Money. Movies can’t get made without money. Everyone on set needs to get paid, from the stars to the unpaid PAs. When a movie is in preproduction, funds are raised, investors are brought in, and a budget is created. For movies in the Marvel franchise, funding is not a problem. The movies are consistently lucrative and a fairly safe investment. However, while audiences didn’t seem to be fatigued from the Marvel superhero format after the previous 71 films, investors seemed to be. This film was underfunded and it showed. Early on, a fight scene takes place in New York City. The fight starts in a street, but quickly moves to Washington Square Park. If Marvel had a real budget, that scene would have been in a better park like Central Park, or at the very least Tompkins Square Park. Even worse, they obviously recycled sets from “Black Panther.” Even the effects suffered. Vision (Paul Bettany) was rarely in full make-up which gave the false feeling that he was a person, and not just Siri come to life. Hulk as well was absent in most of the film because they couldn’t afford the VFX. But perhaps the worst part, was that towards the end, the VFX artists were shut down mid render and so a bunch of characters just disappear.
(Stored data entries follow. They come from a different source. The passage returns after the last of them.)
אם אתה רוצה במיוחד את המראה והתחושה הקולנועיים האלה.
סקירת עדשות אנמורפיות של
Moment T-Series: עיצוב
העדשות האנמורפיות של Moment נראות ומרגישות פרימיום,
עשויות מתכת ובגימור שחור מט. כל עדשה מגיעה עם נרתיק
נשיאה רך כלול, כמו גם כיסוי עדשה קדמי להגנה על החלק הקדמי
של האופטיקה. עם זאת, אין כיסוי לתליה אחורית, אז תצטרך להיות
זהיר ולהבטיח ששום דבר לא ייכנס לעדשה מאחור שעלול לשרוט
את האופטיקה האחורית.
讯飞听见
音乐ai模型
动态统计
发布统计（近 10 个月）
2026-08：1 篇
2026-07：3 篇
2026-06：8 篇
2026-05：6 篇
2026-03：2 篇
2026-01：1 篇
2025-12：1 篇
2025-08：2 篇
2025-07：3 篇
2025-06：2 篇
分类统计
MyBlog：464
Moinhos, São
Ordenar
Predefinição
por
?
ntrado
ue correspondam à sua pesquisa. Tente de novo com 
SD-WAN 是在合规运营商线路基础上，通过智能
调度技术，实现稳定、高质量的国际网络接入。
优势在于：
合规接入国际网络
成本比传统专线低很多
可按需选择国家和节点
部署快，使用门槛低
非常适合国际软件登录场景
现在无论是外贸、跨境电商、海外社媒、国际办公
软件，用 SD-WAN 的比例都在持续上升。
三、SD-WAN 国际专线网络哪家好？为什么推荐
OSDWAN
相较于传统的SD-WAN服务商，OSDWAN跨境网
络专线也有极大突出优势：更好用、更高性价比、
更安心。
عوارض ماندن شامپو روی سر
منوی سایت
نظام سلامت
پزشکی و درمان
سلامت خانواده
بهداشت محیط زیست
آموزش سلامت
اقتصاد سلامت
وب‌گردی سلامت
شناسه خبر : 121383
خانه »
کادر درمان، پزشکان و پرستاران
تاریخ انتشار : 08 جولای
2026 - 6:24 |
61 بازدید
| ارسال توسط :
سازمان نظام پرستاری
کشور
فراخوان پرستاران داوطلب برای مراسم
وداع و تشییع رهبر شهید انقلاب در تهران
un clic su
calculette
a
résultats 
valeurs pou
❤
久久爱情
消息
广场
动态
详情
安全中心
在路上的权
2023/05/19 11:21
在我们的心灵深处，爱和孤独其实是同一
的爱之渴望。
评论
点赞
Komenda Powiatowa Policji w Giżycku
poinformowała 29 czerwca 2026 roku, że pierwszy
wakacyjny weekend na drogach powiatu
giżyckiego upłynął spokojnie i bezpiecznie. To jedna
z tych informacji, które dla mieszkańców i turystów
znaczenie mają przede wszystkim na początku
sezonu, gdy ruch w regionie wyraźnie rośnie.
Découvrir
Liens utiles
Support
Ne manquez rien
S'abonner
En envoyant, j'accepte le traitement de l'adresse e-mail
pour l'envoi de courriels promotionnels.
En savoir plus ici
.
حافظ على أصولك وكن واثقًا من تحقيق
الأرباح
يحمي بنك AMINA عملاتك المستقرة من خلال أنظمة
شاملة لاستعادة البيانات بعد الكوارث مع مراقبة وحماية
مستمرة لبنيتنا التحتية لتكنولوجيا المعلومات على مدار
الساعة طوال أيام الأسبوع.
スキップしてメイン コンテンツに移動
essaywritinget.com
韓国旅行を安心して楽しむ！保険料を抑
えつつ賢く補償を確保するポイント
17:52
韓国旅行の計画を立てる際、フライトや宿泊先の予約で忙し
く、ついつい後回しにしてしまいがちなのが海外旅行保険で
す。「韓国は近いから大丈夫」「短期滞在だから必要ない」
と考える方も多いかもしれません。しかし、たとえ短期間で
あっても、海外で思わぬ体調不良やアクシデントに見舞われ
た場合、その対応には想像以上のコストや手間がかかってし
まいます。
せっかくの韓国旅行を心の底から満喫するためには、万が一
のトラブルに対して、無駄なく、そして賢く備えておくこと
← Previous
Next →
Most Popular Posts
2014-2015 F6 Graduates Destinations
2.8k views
Relatability. When we watch a film, we enter into the story and the reality in which it takes place. This can be jarring for an audience if there is not an entry point that allows them to relate and understand the world. For this reason, superhero movies often include non-heroes that the audience can identify with. While all 112 Marvel movies have done this, unfortunately, the non-hero character does not exist in Infinity War. Every character has some sort of super power. It makes you wonder; where are the normal humans like Nick Fury, Jane Foster, or Hawkeye? Furthermore, as the Earth is attacked, where are the militaries? It seems awfully haughty of the Avengers to not ask for the help of the other 7 billion people. Practicality aside, the movie is just hard to understand. Like, I don’t have super strength, and I don’t see any characters without super strength, so how am I supposed to understand just how strong Thanos, or Thor, or Captain America are? Like they could all be weak compared to a normal human and we would never know. And how can we understand how these stones work without super intelligence? Usually they need to explains how things work to some average human side kick, but without one, we’ll never know basic answers to questions like: Why can’t the infinity stones create enough resources to support a larger population? Why does everyone across the galaxy speak english when there are thousands of languages on the planet Earth alone? Why is Gamora?
Over the course of the past 1200 Marvel films, audiences have come to know the formula of these movies. It’s hard to ask for too big of a change when the standard works, but “Avengers: Infinity War” does just enough to improve on its action, humor, characterization, and structure to create a fresh and compelling experience. I should note that this rating is contingent on viewing the film in a full theater; I give it zero popped corns!